-- Opening Marker --

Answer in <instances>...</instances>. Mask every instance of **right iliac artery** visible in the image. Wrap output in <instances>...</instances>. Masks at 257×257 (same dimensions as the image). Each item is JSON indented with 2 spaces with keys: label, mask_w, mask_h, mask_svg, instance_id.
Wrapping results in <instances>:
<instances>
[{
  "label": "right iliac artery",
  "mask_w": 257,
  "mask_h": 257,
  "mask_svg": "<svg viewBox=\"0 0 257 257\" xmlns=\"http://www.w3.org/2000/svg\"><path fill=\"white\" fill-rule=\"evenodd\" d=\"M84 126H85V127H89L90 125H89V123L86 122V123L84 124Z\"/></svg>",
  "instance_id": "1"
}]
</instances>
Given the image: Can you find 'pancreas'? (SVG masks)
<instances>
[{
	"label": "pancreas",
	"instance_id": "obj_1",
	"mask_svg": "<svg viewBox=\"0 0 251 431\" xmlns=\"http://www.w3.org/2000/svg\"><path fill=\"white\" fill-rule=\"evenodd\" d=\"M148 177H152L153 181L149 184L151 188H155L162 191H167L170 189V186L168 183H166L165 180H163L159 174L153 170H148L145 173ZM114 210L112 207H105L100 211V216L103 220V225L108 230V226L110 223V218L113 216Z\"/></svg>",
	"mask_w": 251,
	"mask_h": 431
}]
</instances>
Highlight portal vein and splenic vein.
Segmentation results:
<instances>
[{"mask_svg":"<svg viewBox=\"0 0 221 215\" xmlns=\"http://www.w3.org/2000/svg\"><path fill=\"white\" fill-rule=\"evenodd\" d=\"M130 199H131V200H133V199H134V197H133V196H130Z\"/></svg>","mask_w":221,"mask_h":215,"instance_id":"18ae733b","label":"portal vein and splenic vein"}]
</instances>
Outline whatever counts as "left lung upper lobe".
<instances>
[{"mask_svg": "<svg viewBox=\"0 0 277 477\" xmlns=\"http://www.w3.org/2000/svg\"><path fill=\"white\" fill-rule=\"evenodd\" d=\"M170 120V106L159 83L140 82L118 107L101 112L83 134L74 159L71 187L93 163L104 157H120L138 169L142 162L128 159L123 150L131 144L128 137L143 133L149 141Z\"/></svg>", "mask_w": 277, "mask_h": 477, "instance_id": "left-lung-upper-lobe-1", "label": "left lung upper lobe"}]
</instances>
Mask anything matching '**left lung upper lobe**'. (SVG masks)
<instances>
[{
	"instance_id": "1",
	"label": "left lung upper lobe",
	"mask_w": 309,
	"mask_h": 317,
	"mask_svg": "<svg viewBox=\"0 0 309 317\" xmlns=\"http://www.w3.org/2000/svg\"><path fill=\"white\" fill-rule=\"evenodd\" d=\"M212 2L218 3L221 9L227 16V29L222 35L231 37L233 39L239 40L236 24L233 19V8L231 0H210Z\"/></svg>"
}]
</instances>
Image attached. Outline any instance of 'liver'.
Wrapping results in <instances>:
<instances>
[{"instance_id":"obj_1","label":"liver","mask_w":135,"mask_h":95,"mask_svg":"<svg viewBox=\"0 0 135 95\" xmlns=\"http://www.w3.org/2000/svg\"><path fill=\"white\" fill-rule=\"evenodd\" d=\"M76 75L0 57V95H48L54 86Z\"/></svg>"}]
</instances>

-- Closing Marker --

Exercise goal >> All of the data above should be reproduced exactly, with nothing left out.

Completed task >>
Answer in <instances>...</instances>. Mask every instance of **right iliac artery** visible in the image. Wrap output in <instances>...</instances>. Masks at 257×257 (same dimensions as the image). Each item is JSON indented with 2 spaces with keys: label, mask_w, mask_h, mask_svg, instance_id.
Wrapping results in <instances>:
<instances>
[{
  "label": "right iliac artery",
  "mask_w": 257,
  "mask_h": 257,
  "mask_svg": "<svg viewBox=\"0 0 257 257\" xmlns=\"http://www.w3.org/2000/svg\"><path fill=\"white\" fill-rule=\"evenodd\" d=\"M84 126H85V127H89L90 125H89V123L86 122V123L84 124Z\"/></svg>",
  "instance_id": "1"
}]
</instances>
Given the image: Can you find 'pancreas'? (SVG masks)
<instances>
[{
	"label": "pancreas",
	"instance_id": "obj_1",
	"mask_svg": "<svg viewBox=\"0 0 251 431\" xmlns=\"http://www.w3.org/2000/svg\"><path fill=\"white\" fill-rule=\"evenodd\" d=\"M148 177H152L153 181L149 184L151 188H155L162 191H167L170 189V186L168 183H166L165 180H163L159 174L153 170H148L145 173ZM114 210L112 207H105L100 211V216L103 220V225L108 230V226L110 223V218L113 216Z\"/></svg>",
	"mask_w": 251,
	"mask_h": 431
}]
</instances>
Highlight portal vein and splenic vein.
Segmentation results:
<instances>
[{"mask_svg":"<svg viewBox=\"0 0 221 215\" xmlns=\"http://www.w3.org/2000/svg\"><path fill=\"white\" fill-rule=\"evenodd\" d=\"M130 199H131V200H133V199H134V197H133V196H130Z\"/></svg>","mask_w":221,"mask_h":215,"instance_id":"18ae733b","label":"portal vein and splenic vein"}]
</instances>
Outline whatever counts as "left lung upper lobe".
<instances>
[{"mask_svg": "<svg viewBox=\"0 0 277 477\" xmlns=\"http://www.w3.org/2000/svg\"><path fill=\"white\" fill-rule=\"evenodd\" d=\"M170 120V106L159 83L140 82L118 107L101 112L83 134L74 159L71 187L93 163L104 157H120L138 169L142 162L128 159L123 150L131 144L128 137L143 133L149 141Z\"/></svg>", "mask_w": 277, "mask_h": 477, "instance_id": "left-lung-upper-lobe-1", "label": "left lung upper lobe"}]
</instances>
Mask anything matching '**left lung upper lobe**'. (SVG masks)
<instances>
[{
	"instance_id": "1",
	"label": "left lung upper lobe",
	"mask_w": 309,
	"mask_h": 317,
	"mask_svg": "<svg viewBox=\"0 0 309 317\" xmlns=\"http://www.w3.org/2000/svg\"><path fill=\"white\" fill-rule=\"evenodd\" d=\"M212 2L218 3L221 9L227 16V29L222 35L231 37L233 39L239 40L236 24L233 19V8L231 0H210Z\"/></svg>"
}]
</instances>
Image attached. Outline any instance of 'liver'.
Wrapping results in <instances>:
<instances>
[{"instance_id":"obj_1","label":"liver","mask_w":135,"mask_h":95,"mask_svg":"<svg viewBox=\"0 0 135 95\" xmlns=\"http://www.w3.org/2000/svg\"><path fill=\"white\" fill-rule=\"evenodd\" d=\"M76 75L0 57V95H48L54 86Z\"/></svg>"}]
</instances>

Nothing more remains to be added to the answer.